El mandatario provincial reclamó por la falta de envío de fondos coparticipables y alertó sobre el impacto del ajuste en los servicios esenciales y en el bolsillo de los ciudadanos. Además, comparó la asfixia financiera de su distrito con la de provincias vecinas.
En el marco del lanzamiento de la campaña de vacunación antigripal, el gobernador de La Rioja, Ricardo Quintela, aprovechó la ocasión para enviar un contundente mensaje a la Casa Rosada frente a la crisis económica y el recorte de fondos a las provincias. En un contacto con la prensa local, el mandatario alertó sobre el deterioro del tejido social y trazó un paralelismo con graves crisis históricas de la Argentina.
“La situación de la provincia es crítica, como la de todas las provincias que están pasando un momento difícil, pero particularmente La Rioja por su situación especial”, describió el mandatario, quien explicó que históricamente los presidentes compensaban a la provincia por los recursos perdidos tras la quita de un punto de coparticipación. Sin embargo, apuntó directamente contra la gestión nacional actual: “Este presidente decidió no reconocerlo y no enviarnos los recursos que son de todos los riojanos, y esto obviamente se resiente en los sistemas sanitarios, el educativo, el de seguridad y el salario de los trabajadores”.
Para graficar la asimetría en el reparto, el gobernador comparó los ingresos de su provincia con los de Catamarca, destacando que en el mes de febrero el distrito vecino recibió casi 38.000 millones de pesos más que La Rioja, pese a tener una cantidad de habitantes y una idiosincrasia similares.
El fantasma del estallido social
Uno de los pasajes más tensos de sus declaraciones tuvo lugar cuando analizó el impacto del ajuste en la vida cotidiana de los ciudadanos. “Todos los sectores están pasando por una situación difícil.
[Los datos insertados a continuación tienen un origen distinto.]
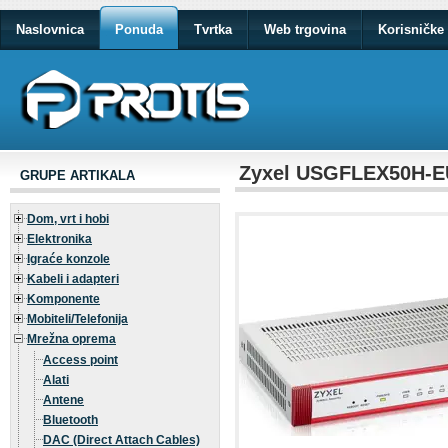
Naslovnica
Ponuda
Tvrtka
Web trgovina
Korisničke 
Zyxel USGFLEX50H-EU
GRUPE ARTIKALA
Dom, vrt i hobi
Elektronika
Igraće konzole
Kabeli i adapteri
Komponente
Mobiteli/Telefonija
Mrežna oprema
Access point
Alati
Antene
Bluetooth
DAC (Direct Attach Cables)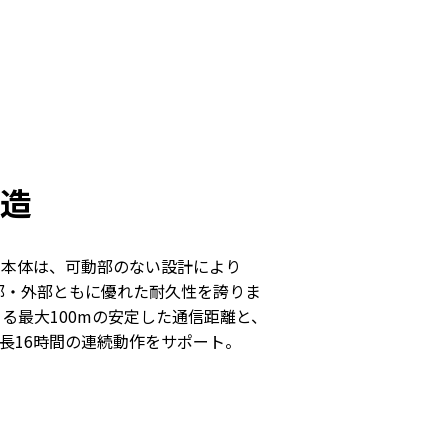
造
牢な本体は、可動部のない設計により
内部・外部ともに優れた耐久性を誇りま
0による最大100mの安定した通信距離と、
長16時間の連続動作をサポート。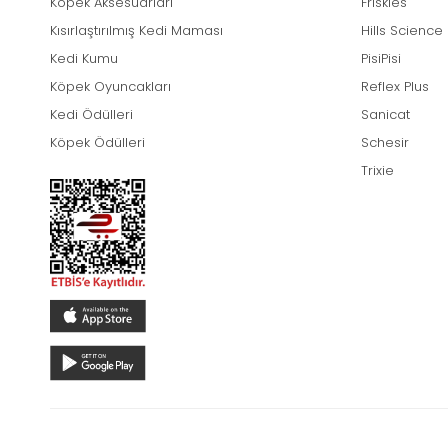
Köpek Aksesuarları
Friskies
Kısırlaştırılmış Kedi Maması
Hills Science
Kedi Kumu
PisiPisi
Köpek Oyuncakları
Reflex Plus
Kedi Ödülleri
Sanicat
Köpek Ödülleri
Schesir
Trixie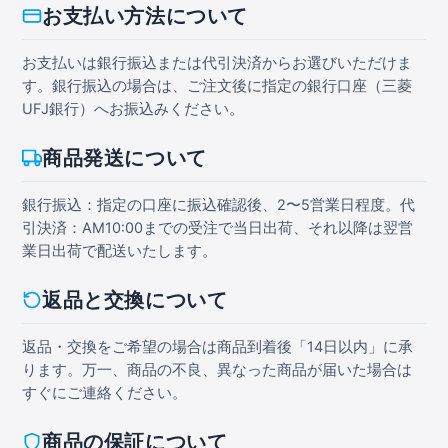
お支払い方法について
お支払いは銀行振込または代引決済からお選びいただけま
す。銀行振込の場合は、ご注文後に指定の銀行口座（三菱
UFJ銀行）へお振込みください。
商品発送について
銀行振込：指定の口座に振込確認後、2〜5営業日程度。代
引決済：AM10:00までの受注で当日出荷、それ以降は翌営
業日出荷で配送いたします。
返品と交換について
返品・交換をご希望の場合は商品到着後「14日以内」に承
ります。万一、商品の不良、異なった商品が届いた場合は
すぐにご連絡ください。
商品の保証について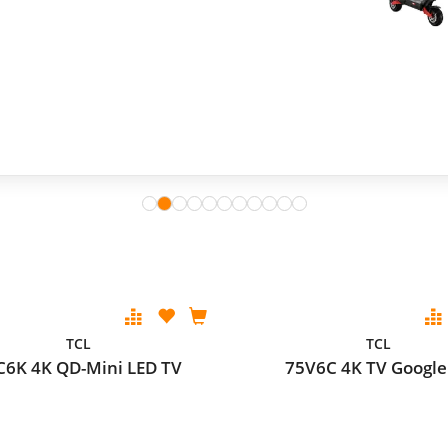
TCL
TCL
C6K 4K QD-Mini LED TV
75V6C 4K TV Google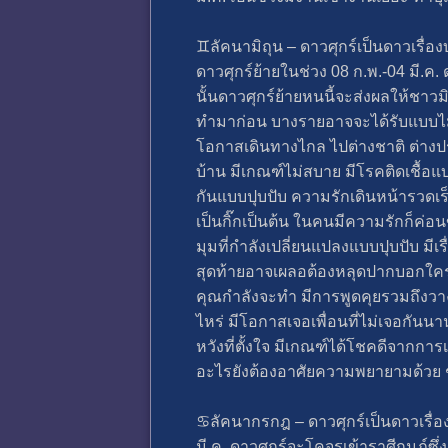
♊️ลัคนามิถุน – ดาวศุกร์เป็นดาวเรื่อง
ดาวศุกร์ย้ายในช่วง 08 ก.พ.-04 มี.ค. 
นั้นดาวศุกร์ย้ายหนนี้จะส่งผลให้ชาว
ทำมาก่อน บางรายอาจจะได้รับแบบไม่ทันต
โอกาสเดินทางไกล ไปต่างชาติ ต่างปร
บ้าน มีเกณฑ์ไม่สบาย มีโรคติดเชื้
กันแบบปุบปับ ความรักเดินหน้ารวดเร็
เป็นกิ๊กเป็นต้น ในคนมีความรักก็ค่อน
มุมที่กำลังเปลี่ยนแปลงแบบปุบปับ มีเร
สุดท้ายอาจเผลอต้องหลุดปากบอกใครสักค
คุณกำลังจะทำ มีการพูดคุยรวมถึงวางแผ
ไหร่ มีโอกาสเจอเพื่อนที่ไม่เจอกันนา
หวังที่ตั้งใจ มีเกณฑ์ได้โชคดีจากการ
อะไรยังต้องอาศัยความพยายามด้วย ช่
♋️ลัคนากรกฎ – ดาวศุกร์เป็นดาวเรื
มี.ค. ดาวศุกร์จะโคจรเข้าราศีกุมภ์ซ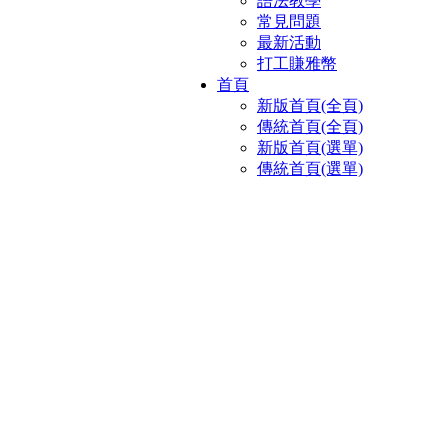
語法教學
常見問題
最新活動
打工賺雅幣
首頁
新版首頁(全頁)
傳統首頁(全頁)
新版首頁(選單)
傳統首頁(選單)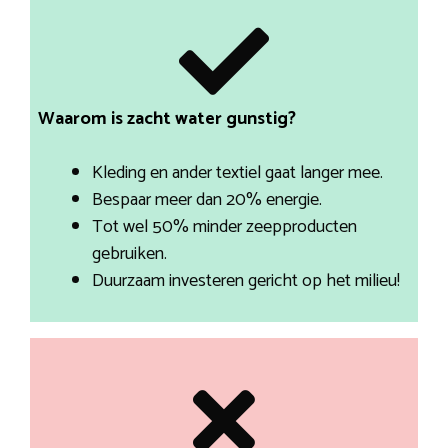
Waarom is zacht water gunstig?
Kleding en ander textiel gaat langer mee.
Bespaar meer dan 20% energie.
Tot wel 50% minder zeepproducten
gebruiken.
Duurzaam investeren gericht op het milieu!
Profesionales nuestros que antes estaban un poquito mejor y se los consideraba clase media, hoy tienen dificultades para cubrir servicios esenciales como la energía, o problemas para cubrir la canasta básica alimentaria y medicamentosa”.
En este sentido, el mandatario le exigió un cambio de rumbo a la administración libertaria y advirtió sobre las dramáticas consecuencias de la tensión social: “El presidente tiene que saber que cuando uno dice que la situación está mal, es porque uno la percibe. Cuando esto estalla es incontrolable, uno sabe cómo comienza pero no cómo termina”.
Asimismo, recordó las trágicas derivaciones de crisis del pasado: “Ya sufrimos una situación similar, donde muchas hermanas y hermanos argentinos perdieron su vida en ese estallido social. Nosotros no creemos que esto vuelva a suceder, por eso le solicitamos al presidente que cambie su política y transfiera los recursos que corresponden a cada provincia”.
Salud y gabinete
Previo a sus fuertes definiciones políticas, el gobernador destacó la importancia del inicio de la campaña de vacunación antigripal, haciendo un llamado especial a los grupos de riesgo, como los jubilados. Informó que la provincia ya cuenta con 16.000 dosis disponibles en los centros de atención y garantizó que, de ser necesario, el Estado provincial comprará el remanente faltante.
Finalmente, al ser consultado sobre posibles modificaciones en su equipo de ministros, el mandatario provincial evitó dar precisiones de fechas y reafirmó su autoridad: “Esa es facultad exclusiva y excluyente del gobernador, y el gobernador decide en qué tiempo realiza los cambios que considera necesarios”.